Presently, Becchetti and his brother Mauro are suing the airport, Air Transat and a wheelchair service company for $1.2 million. According to them, their mother who was travelling alone, and was not conversant in English, was offered no help and was left to walk unattended after debarking from the aircraft into the airport.

"It was on my mom's travel ticket that she needed the assistance. I don't know what more you can do," Becchetti told CBC News.

Both the airport as well as the various airlines and contractors involved have denied the allegations in the eight lawsuits, one of which had been settled recently. The rest are still pending in the court.

With over 41 million travellers last year and tens of thousands of wheelchair requests every month, the Toronto airport faces a huge logistical challenge.

CBC News, obtained an internal GTAA memo which states, “Toronto Pearson receives approximately 80,000 requests for wheelchair assistance per month, more than most other major hub airports in North America.”

The GTAA supplies the wheelchairs stationed around the airport but leaves airlines to either hire their own staff or use licensed contractors to assist passengers through the terminals.

Mauro Becchetti was in the arrivals area at Pearson waiting for his mother to return from Italy when he received a phone call notifying him she'd fallen and struck her head.

"When I asked the person who brought her to us, I said she was supposed to be in a wheelchair," Mauro told CBC News. "They said there were several flights that landed at the same time and there were no wheelchairs available."

His mother died in hospital the next day from internal bleeding.

The defendants deny any negligence and in documents filed in court blame Antonia Becchetti for not waiting for assistance.

However, CBC news investigated that Antonia was not the only one who faced the wheelchair crisis and faced injury.
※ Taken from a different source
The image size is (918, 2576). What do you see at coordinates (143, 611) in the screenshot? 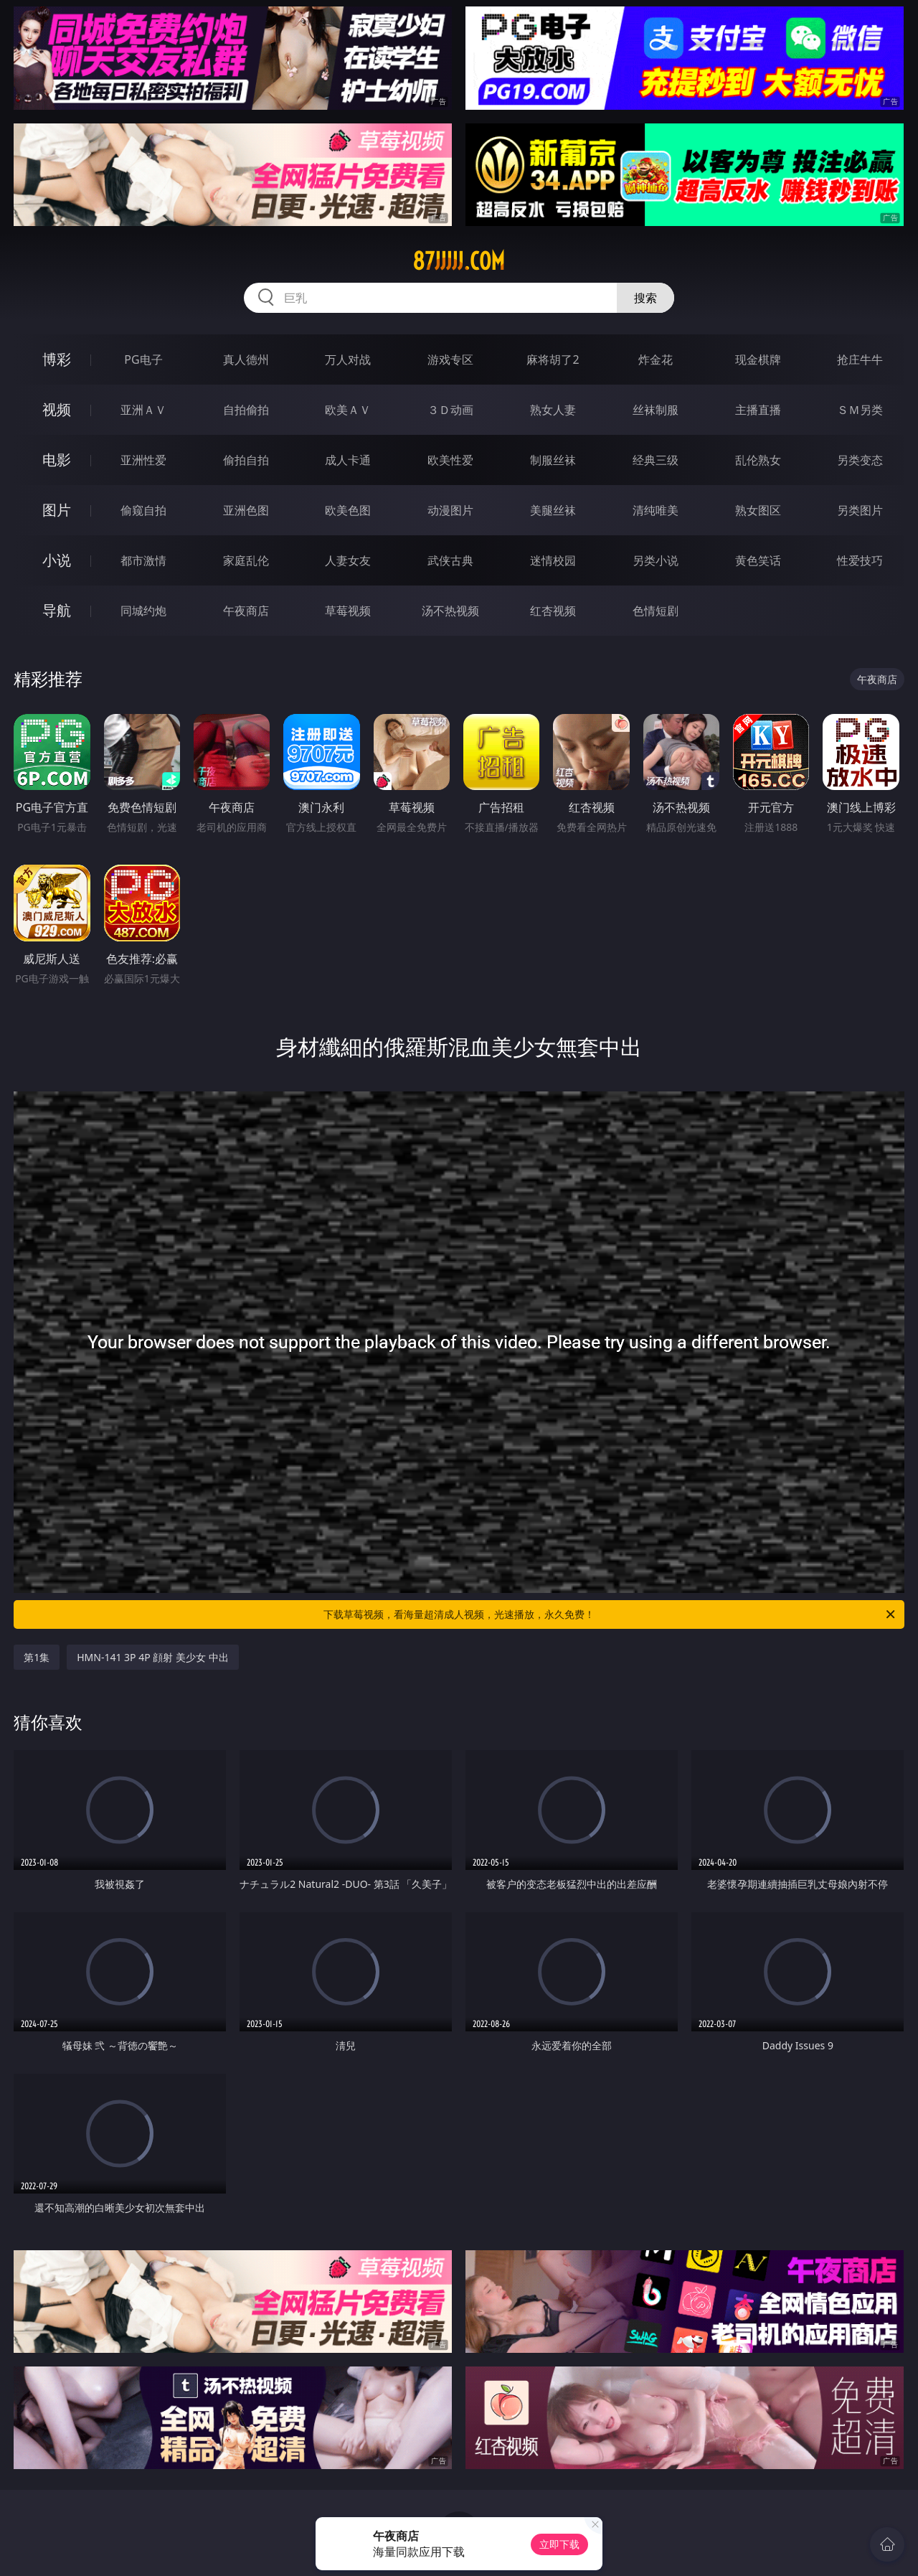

There were many like her, however the difference is they were just injured while Antonia succumbed to her injuries.

According to a CBC News Investigation, the 65 airlines that fly out of Pearson airport are responsible for supplying their own wheelchair attendants.

Michael Schmidt, a lawyer defending the GTAA in the seven remaining wheelchair lawsuits, wouldn't discuss the cases.

However, he did say the GTAA is technically a landlord, likening it to a large mall that isn't required to provide wheelchair services.

"But the airport is a complicated place with extra issues and security. So, the airport puts into place a service," Schmidt told CBC.

He says it's difficult trying to anticipate the ebb and flow of travellers.